▶ **TASK BRIEF**: Print the data below exactly, but only the lines from the one containing "Kupujesz plakat bez ramy." down to the one containing "dokładnie taki wzór, jaki", inclusive.

▶ **INFORMATION SHOWN**:
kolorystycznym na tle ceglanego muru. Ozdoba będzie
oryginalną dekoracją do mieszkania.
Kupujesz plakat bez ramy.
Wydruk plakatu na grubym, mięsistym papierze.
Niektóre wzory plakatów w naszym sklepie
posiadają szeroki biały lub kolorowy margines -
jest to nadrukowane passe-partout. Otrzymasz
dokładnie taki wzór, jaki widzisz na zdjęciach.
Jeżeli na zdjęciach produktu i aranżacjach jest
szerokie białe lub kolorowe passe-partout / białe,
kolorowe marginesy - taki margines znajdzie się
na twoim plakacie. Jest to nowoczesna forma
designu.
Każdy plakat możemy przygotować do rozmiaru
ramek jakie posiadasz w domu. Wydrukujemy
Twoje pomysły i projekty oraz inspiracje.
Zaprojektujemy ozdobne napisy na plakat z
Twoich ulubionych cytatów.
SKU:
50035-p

---

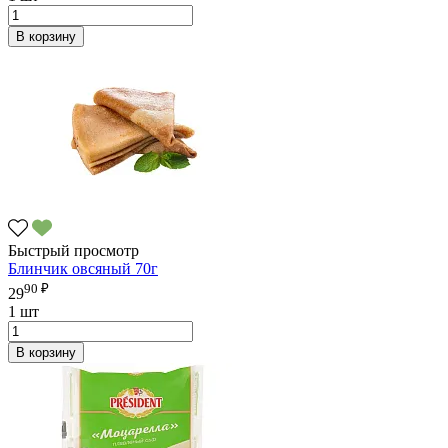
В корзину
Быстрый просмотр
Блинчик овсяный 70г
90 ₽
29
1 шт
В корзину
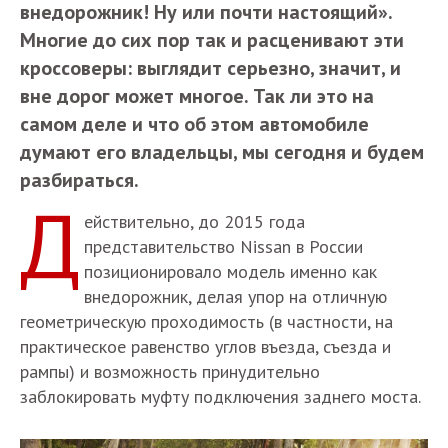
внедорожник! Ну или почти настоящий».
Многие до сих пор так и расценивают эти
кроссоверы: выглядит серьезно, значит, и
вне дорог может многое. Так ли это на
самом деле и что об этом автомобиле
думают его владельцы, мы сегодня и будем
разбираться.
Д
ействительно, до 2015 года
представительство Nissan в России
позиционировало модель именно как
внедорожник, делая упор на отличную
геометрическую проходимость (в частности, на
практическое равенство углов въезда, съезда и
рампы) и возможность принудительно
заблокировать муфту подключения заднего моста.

--

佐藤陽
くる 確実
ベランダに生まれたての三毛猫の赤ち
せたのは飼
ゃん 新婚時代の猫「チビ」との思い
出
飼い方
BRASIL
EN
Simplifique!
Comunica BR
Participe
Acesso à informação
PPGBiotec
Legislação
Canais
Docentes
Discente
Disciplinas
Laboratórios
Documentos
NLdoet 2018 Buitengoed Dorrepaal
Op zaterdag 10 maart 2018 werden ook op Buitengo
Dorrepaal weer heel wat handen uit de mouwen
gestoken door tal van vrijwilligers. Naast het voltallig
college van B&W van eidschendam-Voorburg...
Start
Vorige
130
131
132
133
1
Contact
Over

▶ **EXPECTED OUTPUT**:
Kupujesz plakat bez ramy.
Wydruk plakatu na grubym, mięsistym papierze.
Niektóre wzory plakatów w naszym sklepie
posiadają szeroki biały lub kolorowy margines -
jest to nadrukowane passe-partout. Otrzymasz
dokładnie taki wzór, jaki widzisz na zdjęciach.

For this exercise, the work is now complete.